Ruhları görmeye başladığında kimse onu anlamamıştı. Ve o da kimseyle konuşmamaya yemin etmişti.
O gece…
Sarayın temelleri titredi.
“İSYAN ORDUSU GELİYOR!” diye bağırdı biri. Ama bir ordu yoktu. Sadece bir kişi.
Ben onu tanıyordum. O gözleri…
Ekrandaki adam. X.
Annemle babamın yanına koştum. Ama geç kaldım.
Kapı açıldığında…
Annem bana döndü.
“Arthur! Kaç! Arkana bakmadan ka—”
Kafası vücudundan ayrıldı.
Gözlerim büyüdü.
Kalbim durdu.
Ayaklarım yere çakıldı.
Babam diz çökmüştü. X yaklaşıyordu.
Ben kılıcımı çektim.
Bağırdım.
Üzerine atıldım. Vurdum.
Boşluk.
Tekrar vurdum.
Yine boşluk.
X:
“Gücün… yetersiz.”
“Senin vuruşların bile kendini inandıramıyor.”

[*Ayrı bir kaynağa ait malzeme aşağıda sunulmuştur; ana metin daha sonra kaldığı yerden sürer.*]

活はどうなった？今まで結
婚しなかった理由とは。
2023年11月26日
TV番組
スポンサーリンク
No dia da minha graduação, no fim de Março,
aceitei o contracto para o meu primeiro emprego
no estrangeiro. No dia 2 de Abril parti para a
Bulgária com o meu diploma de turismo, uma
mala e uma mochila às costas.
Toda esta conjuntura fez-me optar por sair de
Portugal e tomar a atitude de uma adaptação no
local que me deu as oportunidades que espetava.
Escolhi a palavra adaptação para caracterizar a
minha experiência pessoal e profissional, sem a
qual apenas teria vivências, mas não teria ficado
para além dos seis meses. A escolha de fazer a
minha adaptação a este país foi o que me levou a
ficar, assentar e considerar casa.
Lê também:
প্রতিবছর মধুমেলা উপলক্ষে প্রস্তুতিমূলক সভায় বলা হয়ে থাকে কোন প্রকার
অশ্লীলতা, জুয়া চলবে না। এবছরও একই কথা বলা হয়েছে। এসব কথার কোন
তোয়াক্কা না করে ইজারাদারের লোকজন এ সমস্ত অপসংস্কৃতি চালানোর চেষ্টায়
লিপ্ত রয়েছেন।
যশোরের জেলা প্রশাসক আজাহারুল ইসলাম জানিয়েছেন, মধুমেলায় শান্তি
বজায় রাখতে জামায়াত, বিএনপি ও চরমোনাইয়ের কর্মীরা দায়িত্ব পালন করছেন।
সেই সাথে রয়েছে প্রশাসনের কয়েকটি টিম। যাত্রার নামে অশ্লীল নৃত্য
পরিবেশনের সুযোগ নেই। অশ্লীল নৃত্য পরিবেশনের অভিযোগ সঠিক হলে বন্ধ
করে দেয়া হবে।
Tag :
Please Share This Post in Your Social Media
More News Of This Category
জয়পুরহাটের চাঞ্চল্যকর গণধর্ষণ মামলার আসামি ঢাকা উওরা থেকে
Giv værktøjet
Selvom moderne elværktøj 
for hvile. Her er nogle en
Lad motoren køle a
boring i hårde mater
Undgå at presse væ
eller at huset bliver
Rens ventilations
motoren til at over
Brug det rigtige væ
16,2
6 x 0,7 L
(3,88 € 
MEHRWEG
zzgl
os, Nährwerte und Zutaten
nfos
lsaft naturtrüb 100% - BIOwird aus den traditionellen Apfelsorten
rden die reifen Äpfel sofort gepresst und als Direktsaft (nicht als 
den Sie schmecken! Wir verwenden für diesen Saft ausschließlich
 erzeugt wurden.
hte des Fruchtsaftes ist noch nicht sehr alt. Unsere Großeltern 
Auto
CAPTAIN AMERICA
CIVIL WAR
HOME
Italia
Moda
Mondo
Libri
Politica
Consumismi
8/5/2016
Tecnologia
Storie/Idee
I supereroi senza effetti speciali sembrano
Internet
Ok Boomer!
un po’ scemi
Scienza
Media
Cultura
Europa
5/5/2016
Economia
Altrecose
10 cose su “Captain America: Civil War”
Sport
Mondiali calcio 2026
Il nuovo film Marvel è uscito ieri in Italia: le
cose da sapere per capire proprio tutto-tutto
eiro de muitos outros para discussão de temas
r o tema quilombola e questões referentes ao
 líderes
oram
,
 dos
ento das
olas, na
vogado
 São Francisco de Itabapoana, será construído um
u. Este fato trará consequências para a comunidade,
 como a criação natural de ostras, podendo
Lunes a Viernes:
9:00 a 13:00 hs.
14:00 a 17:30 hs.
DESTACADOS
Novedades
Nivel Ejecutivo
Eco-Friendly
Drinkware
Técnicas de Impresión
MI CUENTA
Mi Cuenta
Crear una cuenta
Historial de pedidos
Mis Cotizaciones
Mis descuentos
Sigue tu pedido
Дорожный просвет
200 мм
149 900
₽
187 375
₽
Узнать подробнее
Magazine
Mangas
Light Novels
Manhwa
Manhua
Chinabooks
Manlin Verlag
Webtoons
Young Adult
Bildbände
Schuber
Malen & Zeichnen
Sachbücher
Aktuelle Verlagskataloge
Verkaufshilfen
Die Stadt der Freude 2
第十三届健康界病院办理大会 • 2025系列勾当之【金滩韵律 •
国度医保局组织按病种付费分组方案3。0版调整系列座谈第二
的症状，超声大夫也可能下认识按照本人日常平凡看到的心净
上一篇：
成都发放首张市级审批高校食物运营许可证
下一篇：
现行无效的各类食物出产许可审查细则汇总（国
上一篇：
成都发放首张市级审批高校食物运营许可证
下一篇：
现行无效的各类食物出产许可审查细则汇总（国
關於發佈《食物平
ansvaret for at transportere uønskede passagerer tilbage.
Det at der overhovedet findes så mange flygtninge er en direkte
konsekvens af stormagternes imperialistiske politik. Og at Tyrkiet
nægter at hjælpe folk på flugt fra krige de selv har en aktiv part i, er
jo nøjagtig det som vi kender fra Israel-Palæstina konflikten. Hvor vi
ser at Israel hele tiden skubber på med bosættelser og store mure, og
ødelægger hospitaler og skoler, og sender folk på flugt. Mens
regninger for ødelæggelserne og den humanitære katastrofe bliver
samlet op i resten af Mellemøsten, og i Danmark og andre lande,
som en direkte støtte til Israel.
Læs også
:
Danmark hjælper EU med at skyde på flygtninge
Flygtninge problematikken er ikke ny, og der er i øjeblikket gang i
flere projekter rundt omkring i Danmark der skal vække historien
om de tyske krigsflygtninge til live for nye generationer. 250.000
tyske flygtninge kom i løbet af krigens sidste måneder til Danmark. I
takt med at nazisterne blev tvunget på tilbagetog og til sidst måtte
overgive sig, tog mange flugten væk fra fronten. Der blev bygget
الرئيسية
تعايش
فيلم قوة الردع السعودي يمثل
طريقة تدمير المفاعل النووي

“Baban bir katildi. Benim ailemi ve binlercesini yok etti. Eğer onun gibi bir kral olacaksan… Ölüm senin için bile bir lütuf olur.”
Elini kaldırdı.
Bir portal açıldı.
Sadece fiziksel değil, zihinsel bir boşluktu bu. Ve ben… sarayın dışına fırlatıldım.
Yerdeydim.
Titriyordum. Ağlıyordum.
“HAYIRRR!”
Koşmaya başladım.
Duvardan geçmem gerektiğini düşünmedim. Sadece geçtim.
Hiç takılmadan.
Hiç düşünmeden.
Duvar beni engellemedi.
Çünkü artık… gücüm uyanmıştı.
Taht odasına vardığımda…
Annemin ve babamın cesetleri yan yana yatıyordu. X arkasını dönmek üzereydi.
Yerdeki kılıcı aldım.
Tüm öfkemle, sessizce…
Arkasına sapladım.
X sadece dönüp baktı. “Geç kaldın.” Ve yok oldu.
Omzuma bir el dokundu.
Soğuk.
Titrek.
Ama huzurlu.
Dönüp baktım.
Beyaz saçlı, gri gözlü bir çocuk. Yüzünde sahte bir tebessüm.
“Her şey… geçecek,” dedi.
Ben ona sarıldım.
Ağladım.
İlk defa birini hissettim.
**Aileni hiç görememek mi daha kötüdür…
…yoksa onların yok oluşunu izlemek mi? **
Belki de… ikisi de aynı acıya çıkar.